Meyer, addressing the room before Holton, made sure to explain that Mayfield wasn't the only error made by the FBI. She plopped down the FBI's lengthy files on the ACLU, recapped the Portland Police Bureau's long history of spying on political groups, even into the 1990s, and reiterated that new FBI rules have loosened standards for probable cause when agents are compiling paper on someone—a step shy of actually investigating them.
She also offered strong rebuttals to Holton's assertions that all the bad shit in George Bush's Justice Department—waterboarding, torture, warrantless wiretapping (all of which he called "despicable")—had faded. She mentions more recent cases in which FBI and JTTF agents had raided homes of Mideast peace and antiwar activists.
"We know that we have history," she said, "and some of it's not that historic."
Holton did manage some points on oversight, explaining that most of what Portland officers would be doing wouldn't be classified and that their supervisors also could receive clearance if they desired—and that officials like the mayor and police chief could sign nondisclosure agreements to learn sensitive info on a need to know basis.
He also stressed that a new JTTF agreement wouldn't have to look like the old one—so long as it achieves his goal of speeding up investigations (more hands assembling the puzzle pieces) and easing communication barriers (knocking down divider walls). He said it would be fine if the city negotiated provisions that explicitly ban officers from violating state law and require those slights to be reported to city officials. Or, he says, if there's anything legally dubious about whether an officer is asked to do, then that officer wouldn't be allowed to do it.
"I have no problem with that," he said. (Of course, that would require everyone actually minding the law, which, at least nationally, has been an issue in the first place.)
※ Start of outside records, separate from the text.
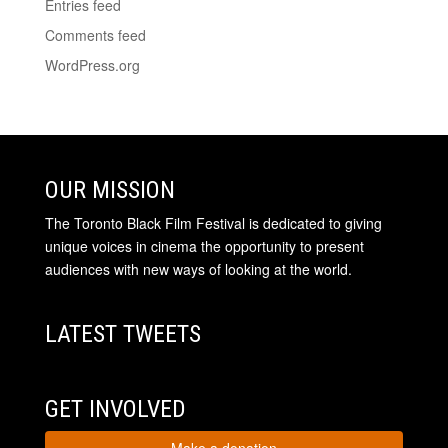
Entries feed
Comments feed
WordPress.org
OUR MISSION
The Toronto Black Film Festival is dedicated to giving
unique voices in cinema the opportunity to present
audiences with new ways of looking at the world.
LATEST TWEETS
GET INVOLVED
Make a donation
Balazon, following Holton, summed things up this way: If Portland rejoins, "Perfect. Then we'll have a much stronger team." If not? "Perfect. We will continue to operate the way we've been operating, and we'll continue to share information with the of Portland whenever the city has a need to know that information. That's what what we did in the most recent case [in Pioneer Courthouse Square]."
As I've said, it's a tough line, balancing what they see as an urgent need for Portland to rejoin with not coming off as trying to scare the bejeesus out of everyone.
Portland Copwatch's Dan Handelman wasn't buying it. "This thing that didn't happen down in Pioneer Square was all about making us afraid and making us rejoin the JTTF."
Attorney Steve Goldberg handed Balazon's sentiments back to him: "Would events have unfolded differently? Probably not." And, he said, although the Obama administration might not have approved warrantless wiretaps, they're still defending them in court.
"It's the Obama administration that took up the torch to fight that case," he said. "The idea that things have changed under any particular administration... don't be naive."
Commissioners, who eventually will be asked to make a recommendation to the city council on the matter, also appeared skeptical.
Said one commissioner, "I'm not afraid I'm going to blow up tomorrow, because there's nothing I can do about it. But I am afraid about losing my rights, my freedom, and my country. There's an insidious piece of this that makes me say 'don't do that, don't do that.' It is simply what most human beings do when they're frightened."